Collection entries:
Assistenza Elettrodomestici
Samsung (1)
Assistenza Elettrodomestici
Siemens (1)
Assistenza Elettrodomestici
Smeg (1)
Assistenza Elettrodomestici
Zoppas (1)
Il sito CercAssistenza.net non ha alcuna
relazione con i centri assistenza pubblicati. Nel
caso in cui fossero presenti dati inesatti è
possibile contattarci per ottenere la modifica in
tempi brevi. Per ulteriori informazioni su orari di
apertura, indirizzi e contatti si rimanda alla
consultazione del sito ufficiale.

**What is expected:**
Please write out each entry shown above exactly as given.

**Response box:**
Assistenza Elettrodomestici
Samsung (1)
Assistenza Elettrodomestici
Siemens (1)
Assistenza Elettrodomestici
Smeg (1)
Assistenza Elettrodomestici
Zoppas (1)
Il sito CercAssistenza.net non ha alcuna
relazione con i centri assistenza pubblicati. Nel
caso in cui fossero presenti dati inesatti è
possibile contattarci per ottenere la modifica in
tempi brevi. Per ulteriori informazioni su orari di
apertura, indirizzi e contatti si rimanda alla
consultazione del sito ufficiale.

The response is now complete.